In my Bible reading today, i stumbled over the following two passages:
- Proverbs 21:11 (HCSB) When a mocker is punished, the inexperienced become wiser; when one teaches a wise man, he acquires knowledge.
- Proverbs 21:24 (HCSB) The proud and arrogant person, named “Mocker,” acts with excessive pride.
And it caused me to introspect: “Am i a mocker? Do i act with pride? Do i need to be punished for anything? Or am i a wise man who accepts teaching and gets knowledge?”
It also brought two other passages to mind, both of which i daily pray would not be true of me. First, is Proverbs 6:16-19, where Solomon wisely states,
The LORD hates six things; in fact, seven are detestable to Him: arrogant eyes, a lying tongue, hands that shed innocent blood, a heart that plots wicked schemes, feet eager to run to evil, a lying witness who gives false testimony, and one who stirs up trouble among brothers. (emphasis added).
If my God hates these seven things, then i must flee from them as far as possible. It’s why i pray that everything i do and say would not seek to promote me or any other human being, but rather would seek to elevate Christ as more valuable than anything else in the world. In addition, a person who causes trouble among brothers is the definition of a heretic. I don’t want that to be me. So whatever i post i strive to let it be the Scripture speaking and not my feelings. I strive in everything i preach to let it be the Scripture speaking and not my mouth. I strive in everything i write to let it be the Scripture speaking and not my brain.
The sad part is that sometimes people take offense to the plain reading of the Word of God. It breaks them out of their comfort zone. It causes them to throw around accusations of divisiveness. It causes them to disrupt the love and unity centered on the Gospel of Jesus Christ that people are striving to promote. This brings me deep sadness when it is done in response to something i write. It absolutely crushes me that people miss the heart of what i’m trying to get across, and major on the minors, and publicly discredit all that i write.
The first time Proverbs 6:16-19 came to mind as things i need to pray against was when i was prayerfully considering leaving a church because of spiritually abusive counseling sessions that were gospel deficient. Since then, my prayer has been that i would not do something that causes divisions among brothers. In the instance above, the only people that ended up divided over it were myself from the rest of the church, and i spent 2 years trying, in vain, to reunite with the people there. I would never seek to draw people away from their churches to follow me. I repeatedly plead with people to find a church. In the four months i’ve had this blog, i have on four separate occasions told my readers that if they are not a part of a church, they need to find one: Speaking for the Voiceless, To the guy on the other side of the screen, To the girl on the other side of the screen, Across, Rocks, and the Cross – 4:1-5:1. There is no bone in my body that wants to commandeer a local church away from its leadership or see a local church lose people over frivolous things. If i can’t love God’s people, how can i claim to love God? I can’t.

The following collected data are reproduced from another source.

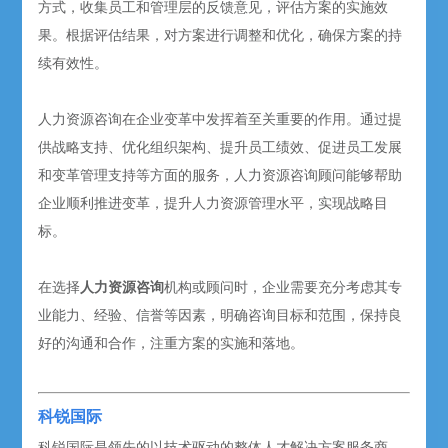
方式，收集员工和管理层的反馈意见，评估方案的实施效
果。根据评估结果，对方案进行调整和优化，确保方案的持
续有效性。
人力资源咨询在企业变革中发挥着至关重要的作用。通过提
供战略支持、优化组织架构、提升员工绩效、促进员工发展
和变革管理支持等方面的服务，人力资源咨询顾问能够帮助
企业顺利推进变革，提升人力资源管理水平，实现战略目
标。
在选择
人力资源咨询
机构或顾问时，企业需要充分考虑其专
业能力、经验、信誉等因素，明确咨询目标和范围，保持良
好的沟通和合作，注重方案的实施和落地。
科锐国际
科锐国际是领先的以技术驱动的整体人才解决方案服务商，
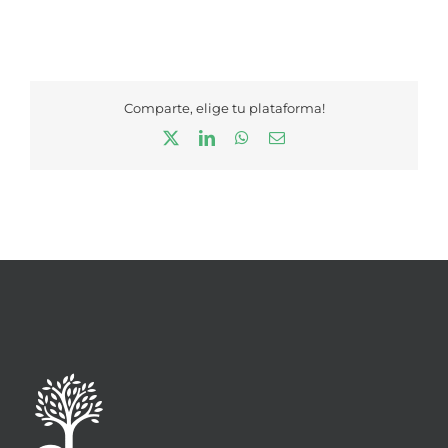
Comparte, elige tu plataforma!
X
LinkedIn
WhatsApp
Correo
electrónico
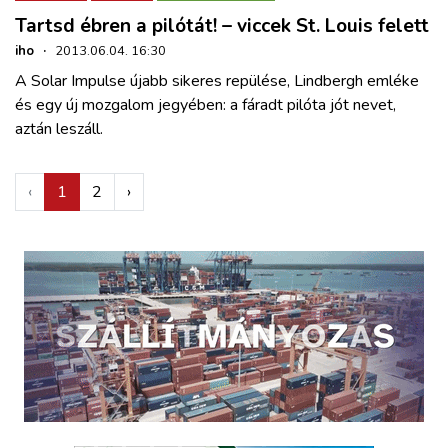
Tartsd ébren a pilótát! – viccek St. Louis felett
iho
·
2013.06.04. 16:30
A Solar Impulse újabb sikeres repülése, Lindbergh emléke
és egy új mozgalom jegyében: a fáradt pilóta jót nevet,
aztán leszáll.
‹
1
2
›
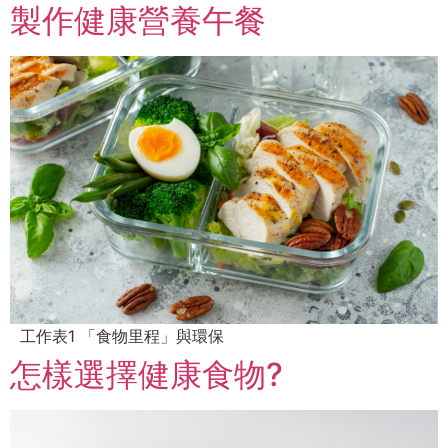
製作健康營養午餐
工作表1 「食物里程」與環保
怎樣選擇健康食物?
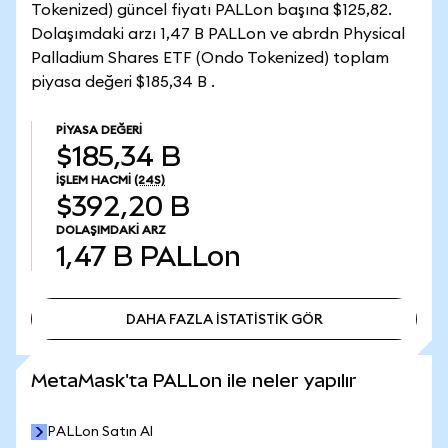
Tokenized) güncel fiyatı PALLon başına $125,82.
Dolaşımdaki arzı 1,47 B PALLon ve abrdn Physical
Palladium Shares ETF (Ondo Tokenized) toplam
piyasa değeri $185,34 B .
PIYASA DEĞERI
$185,34 B
İŞLEM HACMI
(24S)
$392,20 B
DOLAŞIMDAKI ARZ
1,47 B
PALLon
DAHA FAZLA İSTATİSTİK GÖR
DAHA FAZLA İSTATİSTİK GÖR
MetaMask'ta PALLon ile neler yapılır
PALLon Satın Al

But second, Titus 3:10-11 says, “Reject a divisive person after a first and second warning, knowing that such a person is perverted and sins, being self-condemned.” The word translated divisive there is actually the Greek word that reads in English font heretikos. Heretic.
This is a terrifying verse. It says that if a person persists in being divisive they are to be thrown out of the church. John MacArthur explains just what is meant by the word when he writes, “Eventually the term came to signify the placing of self-willed opinions above the truth, refusing even to consider views contrary to one’s own.” He goes on, “The [divisive person] will not submit to the Word or to godly leaders in the church. He is a law to himself and has no concern for spiritual truth or unity.” He goes on to explain that it refers not only to false teachers, but to “anyone in the church who is divisive and disruptive . . . The issues themselves may be trivial, but arguing about them is not.”[1]
Another Bible scholar explains, “The [heretic] is a person who holds sectarian opinions and promotes them in the church, causing dissension in the congregation.”[2] He goes on to note another commentator: “the sin is not the holding of false views but rather the breaking up of the congregation.”[3]
I don’t want to split any congregation. At the moment, i am not ready to be a pastor and i don’t want to be a pastor. But i can help people fix their eyes on Christ above all things. I live for that end. If it upsets people and causes them to call me divisive, then i do not apologize. As Martin Luther famously said, “Here I stand. I can do no other.”
However, with that said, i must go back to the opening verses in Proverbs. If i am teaching things that are clearly anti-scriptural, i want to be called out on it, and i want to be pointed to the Scripture that says otherwise. I am not above making a mistake, so please keep me honest by commenting in the comments section. However, if all a person can say is, “this is divisive,” or “this hurts my feelings,” or “I don’t like this,” then i don’t have any Biblical reason to retract what was said. Even if someone says, “this is not Scriptural,” but cannot give me a Scripture that says otherwise, then i have no reason to retract what was said. Again, please keep me honest. I desire to be teachable; i don’t want to be a mocker; i want to be wise; i don’t want to be prideful.
In closing, the following quote sums up the trouble with divisive people. “Divisions within the church result in believers who are confused, frustrated, angry, and hurt. They become ineffective in ministering to one another and to a lost world in desperate need of the gospel of Jesus Christ and the “good works” characteristic of genuine Christians.”[4] We must focus more on bearing with one another in love, serving the people under our care, and witnessing to the lost, than we do causing divisions, especially if no divisiveness was intended.
This is my goal: to build bridges over division. I’d rather create unity where none exists than destroy unity where it does exist. Will it be your goal too?
Soli Deo Gloria
Solus Christus
Sola Scriptura
[1] John MacArthur, Titus (Chicago, IL: Moody Publishers, 1996), 164.
[2] I. Howard Marshall, The Pastoral Epistles (London: T&T Clark, 1999), 337.
[3] Ibid., 339.
[4] Thomas D. Lea and Hayne P. Griffin, New American Commentary – Volume 34: 1, 2 Timothy, Titus, (Nashville, TN: Broadman Press, 1992), WORDsearch CROSS e-book, 326.